Was wäre, wenn dir von Geburt an Grenzen gesetzt würden – nicht durch deine Fähigkeiten, sondern allein durch dein Geschlecht? Sexismus ist kein Relikt der Vergangenheit, sondern eine Realität, die Menschen weltweit erleben. Jeder hat schon einmal von Sexismus gehört. Aber was bedeutet dieses Wort eigentlich genau? Und warum spielt es eine Rolle in unserem Leben? Sexismus durchzieht unseren Alltag in vielen Formen – subtil oder offensichtlich. Dabei sind es oft kleine Kommentare oder Handlungen, die wir vielleicht gar nicht sofort bemerken, die aber tief sitzen und unser Selbstbewusstsein beeinflussen. Besonders junge Frauen sind häufig mit diesen alltäglichen Formen von Sexismus konfrontiert.

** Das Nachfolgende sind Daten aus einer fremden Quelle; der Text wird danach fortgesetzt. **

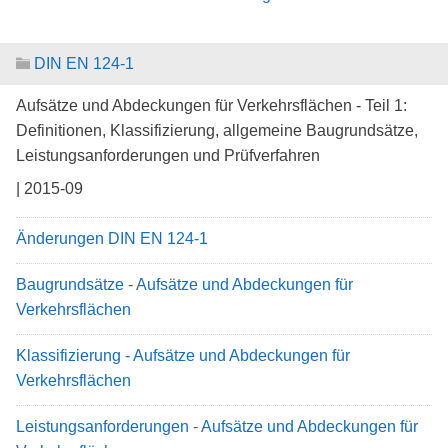
DIN EN 124-1
Aufsätze und Abdeckungen für Verkehrsflächen - Teil 1:
Definitionen, Klassifizierung, allgemeine Baugrundsätze,
Leistungsanforderungen und Prüfverfahren
| 2015-09
Änderungen DIN EN 124-1
Baugrundsätze - Aufsätze und Abdeckungen für
Verkehrsflächen
Klassifizierung - Aufsätze und Abdeckungen für
Verkehrsflächen
Leistungsanforderungen - Aufsätze und Abdeckungen für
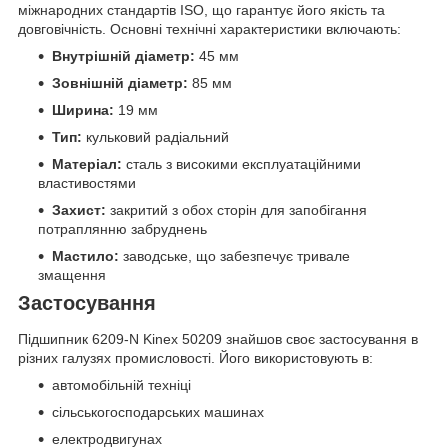
міжнародних стандартів ISO, що гарантує його якість та
довговічність. Основні технічні характеристики включають:
Внутрішній діаметр:
45 мм
Зовнішній діаметр:
85 мм
Ширина:
19 мм
Тип:
кульковий радіальний
Матеріал:
сталь з високими експлуатаційними
властивостями
Захист:
закритий з обох сторін для запобігання
потраплянню забруднень
Мастило:
заводське, що забезпечує тривале
змащення
Застосування
Підшипник 6209-N Kinex 50209 знайшов своє застосування в
різних галузях промисловості. Його використовують в:
автомобільній техніці
сільськогосподарських машинах
електродвигунах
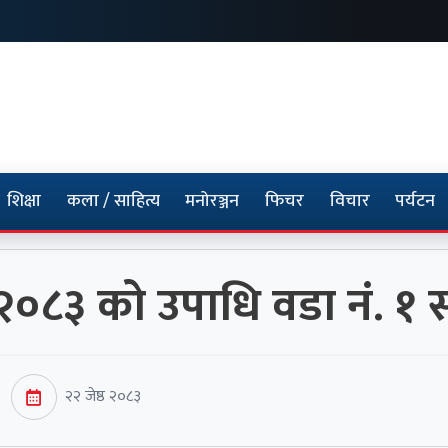
शिक्षा
कला / साहित्य
मनोरञ्जन
फिचर
विचार
पर्यटन
०८३ को उपाधि वडा नं. १ स
२२ जेष्ठ २०८३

Wir klären auf: Sexismus – was bedeutet das eigentlich und warum betrifft es uns alle? Denn nur mit dem richtigen Verständnis können wir uns schützen und selbstbewusst dagegen vorgehen

Was ist Sexismus?

Sexismus bezeichnet jede Form von Diskriminierung oder Herabsetzung aufgrund des Geschlechts. Dabei kann es alle treffen, jedoch sind Frauen historisch und bis heute deutlich häufiger betroffen. Es handelt sich um ein tief verwurzeltes gesellschaftliches Problem, das sich in Vorurteilen, Stereotypen und einem anderen Umgangsbild äußert. Sexismus kann sich auf verschiedene Weisen zeigen: durch verbale Angriffe, sexistische Witze, anstößige Blicke oder auch durch strukturelle Benachteiligungen, wie ungleiche Bezahlung für gleiche Arbeit. Oft tritt er in veralteten Rollenbildern auf: Männer gelten als stark und rational, während Frauen als emotional und fürsorglich wahrgenommen werden. Diese starren Stereotype führen zu Benachteiligungen in vielen Lebensbereichen, sei es im Beruf, in der Bildung oder im persönlichen Alltag. Eine Studie des Europarats zeigt, wie allgegenwärtig das Problem ist. Demnach haben rund 45 % der Frauen in Europa bereits sexistische Vorfälle erlebt – und das oft im öffentlichen Raum. Das zeigt, dass Sexismus keine Randerscheinung ist, sondern tief in unserer Gesellschaft verwurzelt.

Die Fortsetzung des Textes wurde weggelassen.